Le stesse fonti sovraordinate all’ordinamento nazionale, inoltre, muovono in tal senso laddove escludono la possibilità di dare luogo a discriminazioni relative al mantenimento o all’acquisizione di “diritti” nei confronti delle lavoratrici che usufruiscono di periodi di congedo per maternità (art. 9, par. 1, lett. f), direttiva 2006/54/CE), come invece accade nel caso di specie ove il “diritto” (così definito nell’art. 12 d.p.c.m. cit.) è escluso proprio in relazione alla fruizione di periodi di congedi per maternità.

Ne consegue che l’art. 12 d.p.c.m. cit., che limita la deroga all’esclusione del riparto previsto per i Procuratori e Avvocati dello Stato al solo caso di congedo “straordinario” di cui all’art. 37, comma 2, T.U. cit. senza prevedere tra questi anche il congedo per maternità, si pone in contrasto con tutte le richiamate norme, nazionali e sovraordinate.

Per una corretta ricostruzione del quadro esegetico di fondo, quindi, è altresì evidente, a rafforzamento di quanto ora precisato, la condivisibilità delle osservazioni delle ricorrenti, secondo le quali, il congedo “straordinario” cui dovrebbe fare riferimento l’art. 12 d.p.c.m. cit. per escludere il riparto in questione sarebbe il solo congedo da definirsi “facoltativo”, in quanto legato a generici “gravi motivi”, discrezionalmente concedibile dalla p.a., senza durata minima ma solo massima, sottoposto a trattamento economico deteriore rispetto a quello “per maternità” (v. art. 40 T.U. cit.), laddove – diversamente – quest’ultimo è invece fruibile per ipotesi “predeterminata”, è irrinunciabile, è concedibile “una tantum” e per un periodo minimo predefinito per legge ed è sottoposto a trattamento economico di favore rispetto ad altre forme di congedo (art. 41, comma 1, T.U. cit.).

Tale interpretazione è stata anche avallata dalla Presidenza del Consiglio dei Ministri, la cui circolare n. 14/2000 richiamata dalle ricorrenti, al punto 4.1. prevede la corresponsione per tutte le “lavoratrici-madri” e per il periodo di astensione obbligatoria il diritto all’intera retribuzione fissa mensile nonché al relativo trattamento “accessorio”. E’ vero che tale circolare riguarda le lavoratrici c.d “contrattualizzate”, secondo le osservazioni in merito della difesa erariale, ma ciò non toglie che il riferimento è utile per segnalare l’attenzione della P.C.M. verso il principio di “non discriminazione” ad esso sotteso, analogo a quello invocato dalle ricorrenti.

Sul punto, poi, valga il richiamo all’art. 2, comma 2, del d.lgs. n. 151/2001, secondo cui: “Le indennità di cui al presente testo unico corrispondono, per le pubbliche amministrazioni, ai trattamenti economici previsti, ai sensi della legislazione vigente, da disposizioni normative e contrattuali.

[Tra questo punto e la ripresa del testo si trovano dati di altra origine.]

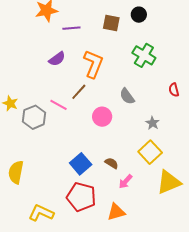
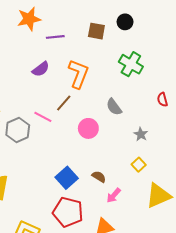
yellow square: (150, 152) -> (139, 165), size x0.6

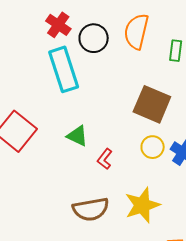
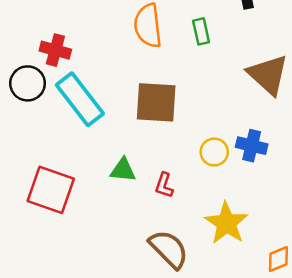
black circle: (94, 38) -> (28, 83), moved
brown square: (152, 104) -> (156, 102), moved
brown semicircle: (91, 209) -> (169, 249), turned -105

I trattamenti economici non possono essere inferiori alle predette indennità.” nonché ai successivi art. 3, per il quale: “È vietata qualsiasi discriminazione per ragioni connesse al sesso, secondo quanto previsto dal decreto legislativo 11 aprile 2006, n. 198, con particolare riguardo ad ogni trattamento meno favorevole in ragione dello stato di gravidanza, nonché di maternità o paternità, anche adottive, ovvero in ragione della titolarità e dell'esercizio dei relativi diritti.” e art. 23, commi 1 e 2, secondo cui: “Agli effetti della determinazione della misura dell'indennità, per retribuzione s'intende la retribuzione media globale giornaliera del periodo di paga quadrisettimanale o mensile scaduto ed immediatamente precedente a quello nel corso del quale ha avuto inizio il congedo di maternità.

Al suddetto importo va aggiunto il rateo giornaliero relativo alla gratifica natalizia o alla tredicesima mensilità e agli altri premi o mensilità o trattamenti accessori eventualmente erogati alla lavoratrice.”.

Né in senso sostanziale contrario valgono le osservazioni difensive della stessa Avvocatura dello Stato.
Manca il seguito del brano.